● Instructions to follow
List all the lines in these records that hold "Økologisk".

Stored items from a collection
* * *
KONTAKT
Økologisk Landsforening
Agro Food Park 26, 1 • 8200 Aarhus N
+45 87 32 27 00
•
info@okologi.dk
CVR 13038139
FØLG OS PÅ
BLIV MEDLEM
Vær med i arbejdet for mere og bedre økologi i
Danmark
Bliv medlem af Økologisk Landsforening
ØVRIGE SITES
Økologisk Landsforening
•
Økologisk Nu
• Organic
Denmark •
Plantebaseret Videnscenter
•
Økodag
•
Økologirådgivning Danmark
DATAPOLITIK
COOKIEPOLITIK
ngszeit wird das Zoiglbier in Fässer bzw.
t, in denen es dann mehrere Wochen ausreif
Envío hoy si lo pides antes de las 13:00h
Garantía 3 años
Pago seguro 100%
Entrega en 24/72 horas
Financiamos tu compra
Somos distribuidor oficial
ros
* * *
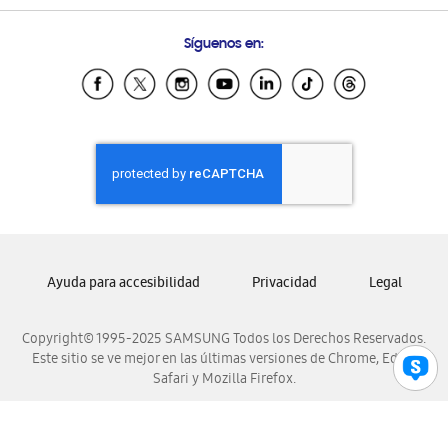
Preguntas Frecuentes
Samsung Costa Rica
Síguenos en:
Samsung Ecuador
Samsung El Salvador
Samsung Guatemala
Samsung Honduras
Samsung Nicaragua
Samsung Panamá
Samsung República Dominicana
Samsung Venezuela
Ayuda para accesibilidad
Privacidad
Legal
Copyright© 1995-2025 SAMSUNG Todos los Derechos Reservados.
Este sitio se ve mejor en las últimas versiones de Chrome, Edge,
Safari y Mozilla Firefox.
* * *
● Answer space
Økologisk Landsforening
Bliv medlem af Økologisk Landsforening
Økologisk Landsforening
Økologisk Nu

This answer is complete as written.